Among 25 provinces, municipalities, and autonomous territories of China, a total of 285 migration links of well supported (Bayes factor support, BF > 3) were identified for VI-F, VII-F and VII-HN genes (S5 Table). Herein, the total number of 156 migration links were the sum of VI-F, VII-F (subsample one) and VII-HN BSSVS outputs (Fig 3). The eastern seaboard of China, Shandong (29.50%; N = 46/156) and Jiangsu (21.20%; N = 33/156) provinces were the most frequently implicated source and recipient location, followed by southern seaboard of China, Guangdong (16.02%; N = 25/156) and Guangxi (12.80%; N = 20/156). The results showed that the eastern seaboard of Shandong and Jiangsu provinces might have played a key role in seeding the NDV epidemics. This is further supported by the number of observed state changes in Markov jump count analysis with migration into and out of Shandong and Jiangsu provinces, which was higher than any other region (S5 Fig). Furthermore, the visual migration maps (Fig 3) indicated that the eastern and southern regions of China seemed to become the hot spots of NDV diffusion.

Fig 3. Migration link map of genotypes VI and VII NDVs in China supported by Bayes factor.

Fig 3

(A) VI-F gene, (B) VII-F gene (subsample one), (C) VII-HN gene. The line colour represents the relative strength by which the rates are supported: very strong (BF > 100, red lines), strong (20 < BF < 100, blue lines) and positive (3 < BF < 20, green lines). The thickness of the arrows indicates increasing number of Markov jumps between locations.

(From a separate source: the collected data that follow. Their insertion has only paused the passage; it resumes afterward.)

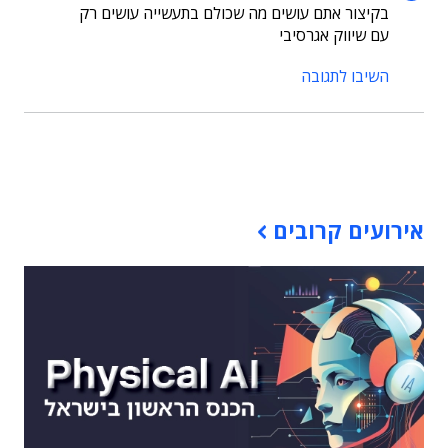
בקיצור אתם עושים מה שכולם בתעשייה עושים רק
עם שיווק אגרסיבי
השיבו לתגובה
תוכן פרסומי
אירועים קרובים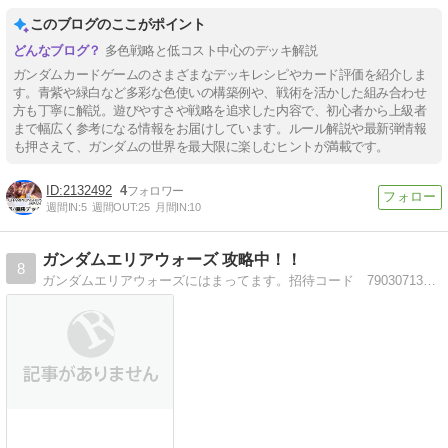
このブログのここがポイント
多色戦略と低コスト中心のデッキ解説
ガンダムカードゲームのさまざまなデッキレシピやカード評価を紹介しま
す。青紫や緑白など多彩な色使いの構築例や、戦術を活かした組み合わせ
方も丁寧に解説。遊びやすさや戦略を追求した内容で、初心者から上級者
まで幅広く参考になる情報をお届けしています。ルール解説や最新弾情報
も押さえて、ガンダムの世界を最大限に楽しむヒントが満載です。
2132492
4
週間IN:
5
週間OUT:
25
月間IN:
10
ガンダムエリアウォーズ 攻略中！！
8
ガンダムエリアウォーズにはまってます。招待コード 790307130657 よかったら使ってください。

The data sets of VI-F, VII-F and VII-HN genes were used to infer bird migration history and the Bayes factor support for each migration path between hosts were estimated using BSSVS. Between the 19 hosts (poultry: 5, wild birds: 14) identified by F and HN genes, 44 routes (counting strategy is the same as above) of statistically supported (BF > 3) were identified. Interestingly, among all supported well migration paths (S6 Table), the migration directions were spread from poultry to wild birds accounted for 58.10% (N = 25/44), between poultry accounted for 30.30% (N = 13/44), and between wild birds accounted for 11.60% (N = 5/44). However, no migration links of wild birds to poultry were observed. This observation indicates that the sporadic cases of ND in wild birds are likely spillover from poultry. Besides, the number of expected host-state migrations was also estimated in this study. Pigeons may play an important role in the transmission of NDV genotype Ⅵ, with the largest into and output sources of virus. According to the outcomes of Markov jump counts analysis based on F and HN genes of VII genotype (S6 Fig). Chicken is the biggest output source of VII-NDVs, which spread to other poultry/wild birds, such as duck and goose. These results demonstrated that NDV appears to mainly spread from poultry to other poultry and wild birds.

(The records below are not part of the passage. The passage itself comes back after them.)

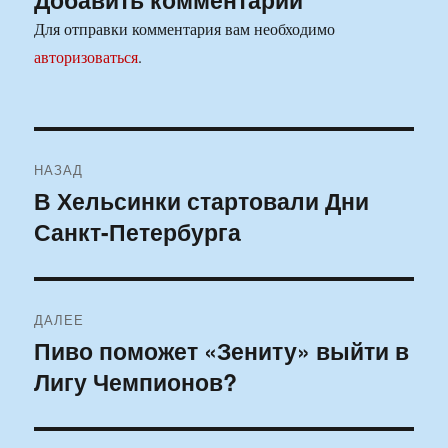
Для отправки комментария вам необходимо
авторизоваться
.
Навигация
НАЗАД
по
В Хельсинки стартовали Дни
Предыдущая
Санкт-Петербурга
запись:
записям
ДАЛЕЕ
Пиво поможет «Зениту» выйти в
Следующая
Лигу Чемпионов?
запись: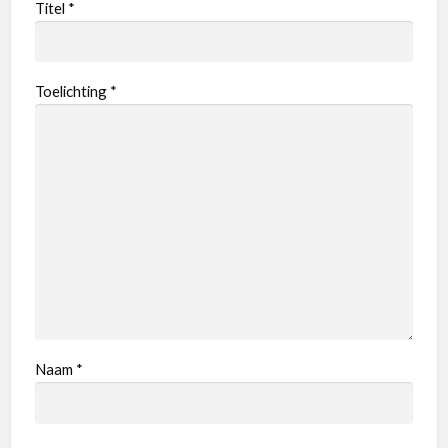
Titel
*
Toelichting
*
Naam
*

The results GLM analysis inferred from the data sets of VI-F, VII-F and VII-HN genes showed that live poultry trade network is positively associated with viral spread (Fig 4). In addition to the predictor of live poultry trade, other biological potential predictors and abiotic predictors had also been estimated, but they did not get noticeable support by any of the analyzed datasets (Fig 4).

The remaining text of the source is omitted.